▸ **Action item**: Your answer should be one number, the count of lines in the entries holding the word "order".

▸ **Provided data**:
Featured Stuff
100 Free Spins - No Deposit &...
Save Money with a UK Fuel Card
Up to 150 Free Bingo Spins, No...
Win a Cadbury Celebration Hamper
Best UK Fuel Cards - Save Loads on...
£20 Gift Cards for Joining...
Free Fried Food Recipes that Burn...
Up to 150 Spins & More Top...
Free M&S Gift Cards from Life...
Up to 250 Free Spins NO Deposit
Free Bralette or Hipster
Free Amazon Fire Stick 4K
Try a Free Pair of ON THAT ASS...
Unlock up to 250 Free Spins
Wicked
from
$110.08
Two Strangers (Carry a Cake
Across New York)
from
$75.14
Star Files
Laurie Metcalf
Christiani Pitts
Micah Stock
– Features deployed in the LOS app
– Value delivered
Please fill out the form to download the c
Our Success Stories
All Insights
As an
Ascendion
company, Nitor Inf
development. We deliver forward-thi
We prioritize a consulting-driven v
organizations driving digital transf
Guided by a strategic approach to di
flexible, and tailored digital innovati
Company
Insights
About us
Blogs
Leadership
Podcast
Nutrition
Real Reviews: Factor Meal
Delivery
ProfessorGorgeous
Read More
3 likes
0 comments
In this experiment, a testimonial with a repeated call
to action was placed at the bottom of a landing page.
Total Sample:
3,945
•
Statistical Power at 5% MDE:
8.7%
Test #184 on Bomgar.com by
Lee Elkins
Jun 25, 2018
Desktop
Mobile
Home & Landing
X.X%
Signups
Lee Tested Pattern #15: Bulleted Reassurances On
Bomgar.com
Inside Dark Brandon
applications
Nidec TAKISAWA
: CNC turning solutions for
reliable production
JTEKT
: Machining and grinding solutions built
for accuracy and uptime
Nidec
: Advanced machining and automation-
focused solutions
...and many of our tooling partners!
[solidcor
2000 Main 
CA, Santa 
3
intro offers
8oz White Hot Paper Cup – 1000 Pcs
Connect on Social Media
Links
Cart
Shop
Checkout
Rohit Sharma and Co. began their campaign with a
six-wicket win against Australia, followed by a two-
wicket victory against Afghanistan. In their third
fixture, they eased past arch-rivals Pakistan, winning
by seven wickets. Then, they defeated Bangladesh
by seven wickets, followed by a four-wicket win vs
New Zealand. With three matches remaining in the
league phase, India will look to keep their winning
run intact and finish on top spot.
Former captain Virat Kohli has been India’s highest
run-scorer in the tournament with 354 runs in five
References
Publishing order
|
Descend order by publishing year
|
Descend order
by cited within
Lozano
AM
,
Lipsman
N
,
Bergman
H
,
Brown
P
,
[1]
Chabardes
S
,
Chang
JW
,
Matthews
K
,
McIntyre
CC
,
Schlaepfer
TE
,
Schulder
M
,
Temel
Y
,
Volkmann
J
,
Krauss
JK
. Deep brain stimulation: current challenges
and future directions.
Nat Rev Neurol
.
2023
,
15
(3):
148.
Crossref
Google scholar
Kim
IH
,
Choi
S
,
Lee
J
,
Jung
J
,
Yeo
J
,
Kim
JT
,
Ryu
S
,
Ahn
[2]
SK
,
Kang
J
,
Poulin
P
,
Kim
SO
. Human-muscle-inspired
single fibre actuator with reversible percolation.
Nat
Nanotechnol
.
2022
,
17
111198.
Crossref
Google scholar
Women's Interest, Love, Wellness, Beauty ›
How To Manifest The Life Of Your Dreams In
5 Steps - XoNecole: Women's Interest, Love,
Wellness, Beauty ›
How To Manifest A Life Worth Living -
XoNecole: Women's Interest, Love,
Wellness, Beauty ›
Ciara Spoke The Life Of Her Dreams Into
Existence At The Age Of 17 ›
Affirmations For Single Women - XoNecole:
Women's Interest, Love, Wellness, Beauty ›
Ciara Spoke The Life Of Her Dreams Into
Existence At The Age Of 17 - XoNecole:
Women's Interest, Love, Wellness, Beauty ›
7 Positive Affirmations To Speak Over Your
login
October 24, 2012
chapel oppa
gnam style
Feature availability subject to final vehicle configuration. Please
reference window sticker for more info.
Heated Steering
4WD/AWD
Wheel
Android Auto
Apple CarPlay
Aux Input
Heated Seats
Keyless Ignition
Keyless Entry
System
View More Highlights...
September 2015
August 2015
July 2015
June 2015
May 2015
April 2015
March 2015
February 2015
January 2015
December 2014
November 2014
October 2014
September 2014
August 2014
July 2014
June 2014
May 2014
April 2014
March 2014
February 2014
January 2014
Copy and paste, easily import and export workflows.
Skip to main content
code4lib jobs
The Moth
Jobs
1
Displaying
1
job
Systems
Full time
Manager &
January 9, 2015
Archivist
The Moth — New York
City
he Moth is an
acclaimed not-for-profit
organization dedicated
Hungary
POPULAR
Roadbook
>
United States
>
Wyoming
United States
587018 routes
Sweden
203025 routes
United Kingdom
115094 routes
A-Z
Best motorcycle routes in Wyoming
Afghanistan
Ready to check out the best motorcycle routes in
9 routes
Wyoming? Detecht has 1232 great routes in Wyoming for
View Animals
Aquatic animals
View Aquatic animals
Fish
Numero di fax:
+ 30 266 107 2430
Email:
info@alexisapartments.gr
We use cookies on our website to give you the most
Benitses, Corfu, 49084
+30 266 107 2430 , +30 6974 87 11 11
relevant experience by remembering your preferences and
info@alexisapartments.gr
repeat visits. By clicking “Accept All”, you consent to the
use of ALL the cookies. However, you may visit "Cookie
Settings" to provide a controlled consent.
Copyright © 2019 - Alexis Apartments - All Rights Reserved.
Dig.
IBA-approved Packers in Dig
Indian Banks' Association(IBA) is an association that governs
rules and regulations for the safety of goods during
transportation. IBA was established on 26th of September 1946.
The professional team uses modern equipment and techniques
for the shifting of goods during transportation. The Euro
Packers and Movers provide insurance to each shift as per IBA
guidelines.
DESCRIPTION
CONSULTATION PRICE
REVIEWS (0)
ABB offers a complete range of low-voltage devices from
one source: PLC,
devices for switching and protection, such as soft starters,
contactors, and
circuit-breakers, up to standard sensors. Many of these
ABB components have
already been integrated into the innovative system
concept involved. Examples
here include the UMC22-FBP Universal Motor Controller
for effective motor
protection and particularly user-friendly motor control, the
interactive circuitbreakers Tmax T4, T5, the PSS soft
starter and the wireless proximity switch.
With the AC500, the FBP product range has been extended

▸ **Expected output**: 3